## Problem statement
Write out exactly the lines below that run from the one containing "Medencefenék tornáztató eszközök" through the one containing "hogy minél erősebbek", both included, with no other lines.
-- Records shown follows --
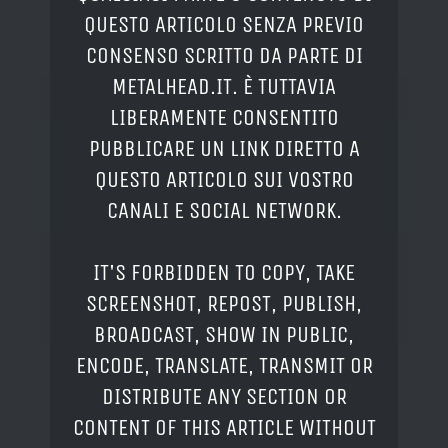
QUESTO ARTICOLO SENZA PREVIO
CONSENSO SCRITTO DA PARTE DI
METALHEAD.IT. È TUTTAVIA
LIBERAMENTE CONSENTITO
PUBBLICARE UN LINK DIRETTO A
QUESTO ARTICOLO SUI VOSTRO
CANALI E SOCIAL NETWORK.
IT'S FORBIDDEN TO COPY, TAKE
SCREENSHOT, REPOST, PUBLISH,
BROADCAST, SHOW IN PUBLIC,
ENCODE, TRANSLATE, TRANSMIT OR
DISTRIBUTE ANY SECTION OR
CONTENT OF THIS ARTICLE WITHOUT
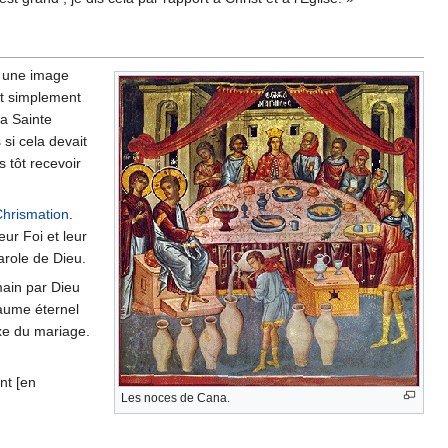
e, une image
it simplement
la Sainte
 si cela devait
 tôt recevoir
hrismation
.
ur Foi et leur
Parole de Dieu.
main par Dieu
yaume éternel
oxe du mariage.
nt [en
Les noces de Cana.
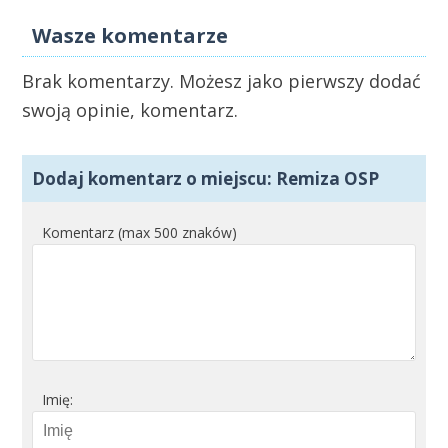
Wasze komentarze
Brak komentarzy. Możesz jako pierwszy dodać
swoją opinie, komentarz.
Dodaj komentarz o miejscu: Remiza OSP
Komentarz (max 500 znaków)
Imię:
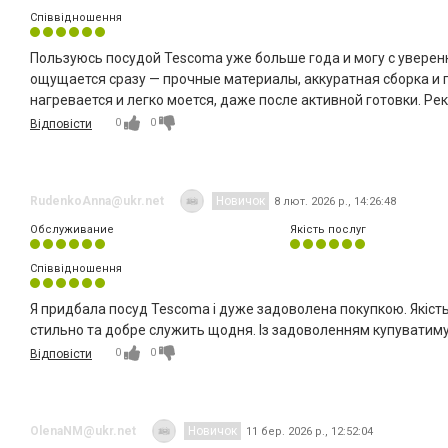
Співвідношення
Пользуюсь посудой Tescoma уже больше года и могу с уверенн
ощущается сразу — прочные материалы, аккуратная сборка и 
нагревается и легко моется, даже после активной готовки. Ре
0
0
Відповісти
RudenkoAnna@ukr.net
Новичок
8 лют. 2026 р., 14:26:48
Обслуживание
Якість послуг
Співвідношення
Я придбала посуд Tescoma і дуже задоволена покупкою. Якість 
стильно та добре служить щодня. Із задоволенням купуватим
0
0
Відповісти
OlenaNM@ukr.net
Новичок
11 бер. 2026 р., 12:52:04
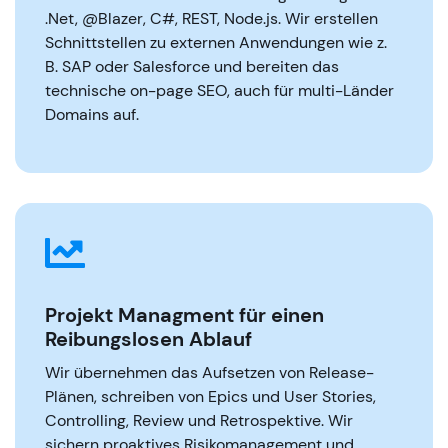
.Net, @Blazer, C#, REST, Node.js. Wir erstellen
Schnittstellen zu externen Anwendungen wie z.
B. SAP oder Salesforce und bereiten das
technische on-page SEO, auch für multi-Länder
Domains auf.
Projekt Managment für einen
Reibungslosen Ablauf
Wir übernehmen das Aufsetzen von Release-
Plänen, schreiben von Epics und User Stories,
Controlling, Review und Retrospektive. Wir
sichern proaktives Risikomanagement und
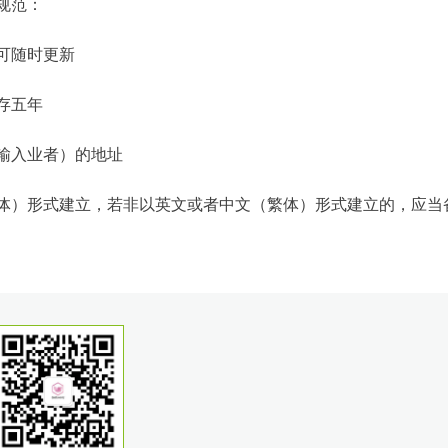
规范：
可随时更新
存五年
输入业者）的地址
体）形式建立，若非以英文或者中文（繁体）形式建立的，应当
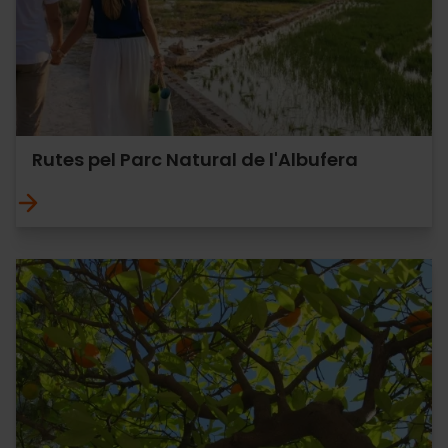
Rutes pel Parc Natural de l'Albufera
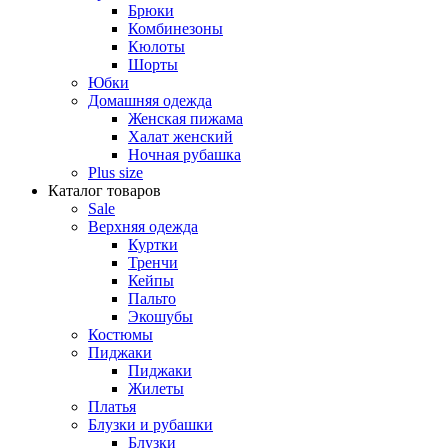
Брюки
Комбинезоны
Кюлоты
Шорты
Юбки
Домашняя одежда
Женская пижама
Халат женский
Ночная рубашка
Plus size
Каталог товаров
Sale
Верхняя одежда
Куртки
Тренчи
Кейпы
Пальто
Экошубы
Костюмы
Пиджаки
Пиджаки
Жилеты
Платья
Блузки и рубашки
Блузки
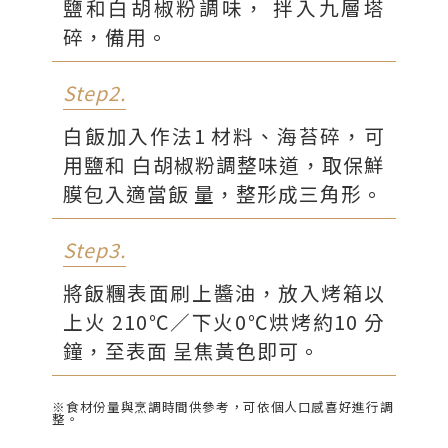
鹽和白胡椒粉調味， 拌入九層塔
碎，備用。
Step2.
白飯加入作法1 材料、海苔碎，可
用鹽和 白胡椒粉調整味道，取保鮮
膜包入適當飯 量，整形成三角形。
Step3.
將飯糰表面刷上醬油，放入烤箱以
上火 210℃／下火0℃烘烤約10 分
鐘，至表面 呈焦黃色即可。
※食材份量與烹調時間供參考，可依個人口感喜好進行調
整。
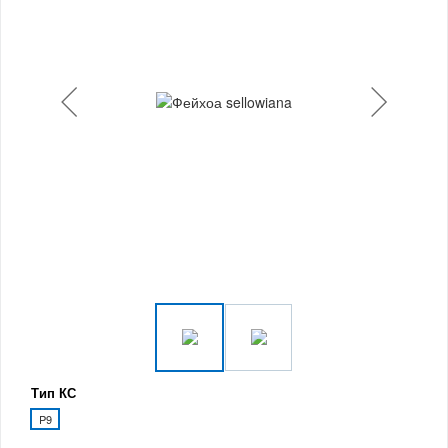
Тип КС
P9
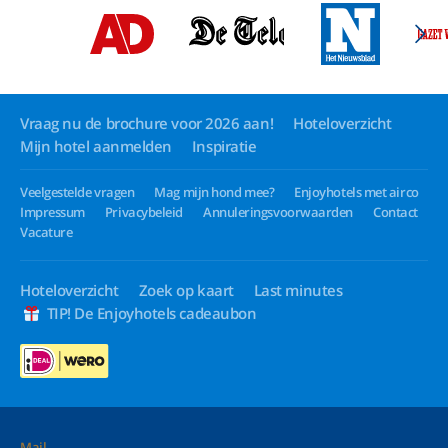
Vraag nu de brochure voor 2026 aan!
Hoteloverzicht
Mijn hotel aanmelden
Inspiratie
Veelgestelde vragen
Mag mijn hond mee?
Enjoyhotels met airco
Impressum
Privacybeleid
Annuleringsvoorwaarden
Contact
Vacature
Hoteloverzicht
Zoek op kaart
Last minutes
TIP! De Enjoyhotels cadeaubon
Mail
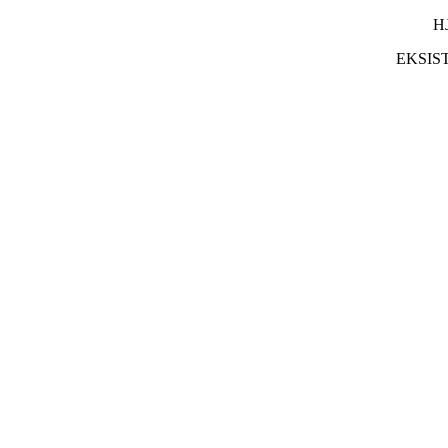
H
EKSIS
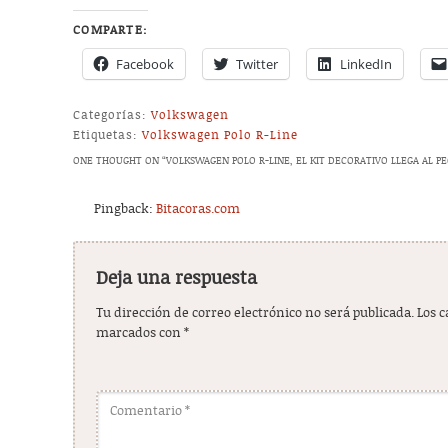
COMPARTE:
Facebook
Twitter
LinkedIn
Categorías:
Volkswagen
Etiquetas:
Volkswagen Polo R-Line
ONE THOUGHT ON “
VOLKSWAGEN POLO R-LINE, EL KIT DECORATIVO LLEGA AL P
Pingback:
Bitacoras.com
Deja una respuesta
Tu dirección de correo electrónico no será publicada.
Los 
marcados con
*
Comentario
*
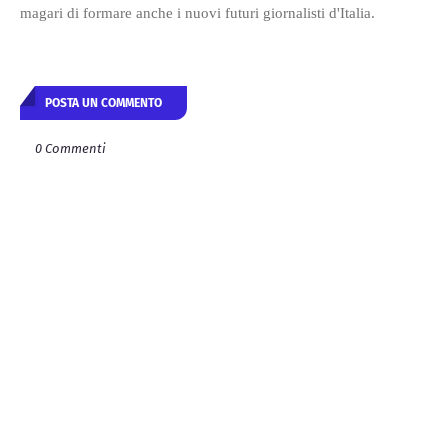
magari di formare anche i nuovi futuri giornalisti d'Italia.
POSTA UN COMMENTO
0 Commenti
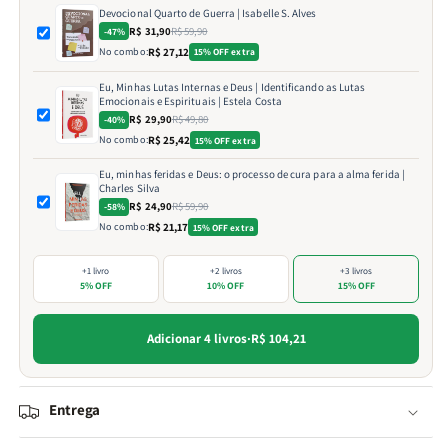
Devocional Quarto de Guerra | Isabelle S. Alves
R$ 31,90
R$ 59,90
-47%
No combo:
R$ 27,12
15% OFF extra
Eu, Minhas Lutas Internas e Deus | Identificando as Lutas
Emocionais e Espirituais | Estela Costa
R$ 29,90
R$ 49,80
-40%
No combo:
R$ 25,42
15% OFF extra
Eu, minhas feridas e Deus: o processo de cura para a alma ferida |
Charles Silva
R$ 24,90
R$ 59,90
-58%
No combo:
R$ 21,17
15% OFF extra
+1 livro
+2 livros
+3 livros
5% OFF
10% OFF
15% OFF
Adicionar 4 livros
·
R$ 104,21
Entrega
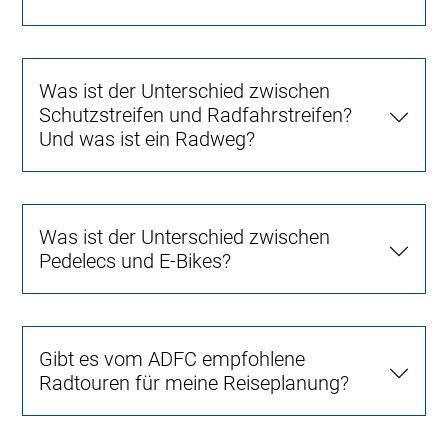
Was ist der Unterschied zwischen
Schutzstreifen und Radfahrstreifen?
Und was ist ein Radweg?
Was ist der Unterschied zwischen
Pedelecs und E-Bikes?
Gibt es vom ADFC empfohlene
Radtouren für meine Reiseplanung?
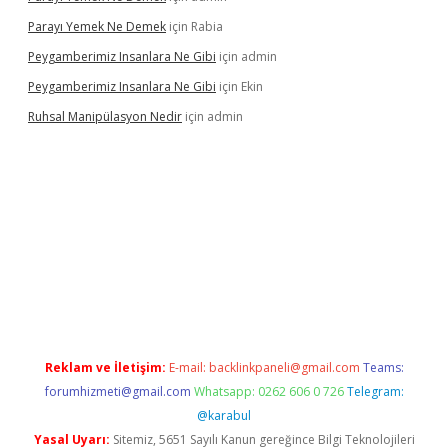
Parayı Yemek Ne Demek
için
Rabia
Peygamberimiz Insanlara Ne Gibi
için
admin
Peygamberimiz Insanlara Ne Gibi
için
Ekin
Ruhsal Manipülasyon Nedir
için
admin
iriş
vdcasino bahis sitesi
betexper.xyz
betci güncel giriş
https:/
Reklam ve İletişim:
E-mail:
backlinkpaneli@gmail.com
Teams:
forumhizmeti@gmail.com
Whatsapp: 0262 606 0 726
Telegram:
@karabul
Yasal Uyarı:
Sitemiz, 5651 Sayılı Kanun gereğince Bilgi Teknolojileri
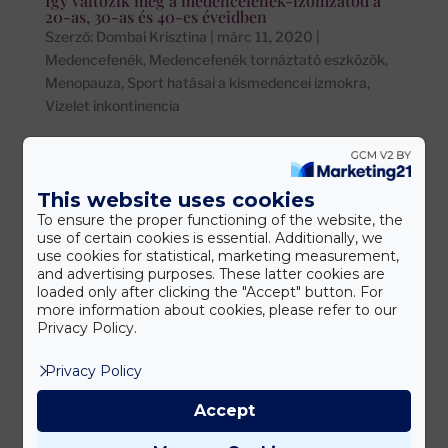
Így változik meg a medencefenék-izomzatod a
20-as, 30-as és 40-es éveidben
Szerző:
Dombai Krisztina
|
márc 11, 2020
|
Medencefenék
,
Medencefenék tornáztató eszközök
,
Menopauza
,
Sport hatásai a kismedencei izmokra
,
Vizelet inkontinencia
Csakúgy, mint te, a medencefeneked is változik az idő
múlásával. Sajnos nem marad olyan természetesen fitt
és egészséges, mint a 20-as éveidben. Az öregedés
This website uses cookies
során a medencefenék izmairól is gondoskodnod kell,
To ensure the proper functioning of the website, the
use of certain cookies is essential. Additionally, we
hogy minél erősebbek maradjanak és továbbra is el
use cookies for statistical, marketing measurement,
tudják...
and advertising purposes. These latter cookies are
loaded only after clicking the "Accept" button. For
more information about cookies, please refer to our
Privacy Policy.
Privacy Policy
Accept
-- Records shown concluded --
## Completed exercise
Medencefenék tornáztató eszközök
,
Menopauza
,
Sport hatásai a kismedencei izmokra
,
Vizelet inkontinencia
Csakúgy, mint te, a medencefeneked is változik az idő
múlásával. Sajnos nem marad olyan természetesen fitt
és egészséges, mint a 20-as éveidben. Az öregedés
This website uses cookies
során a medencefenék izmairól is gondoskodnod kell,
To ensure the proper functioning of the website, the
use of certain cookies is essential. Additionally, we
hogy minél erősebbek maradjanak és továbbra is el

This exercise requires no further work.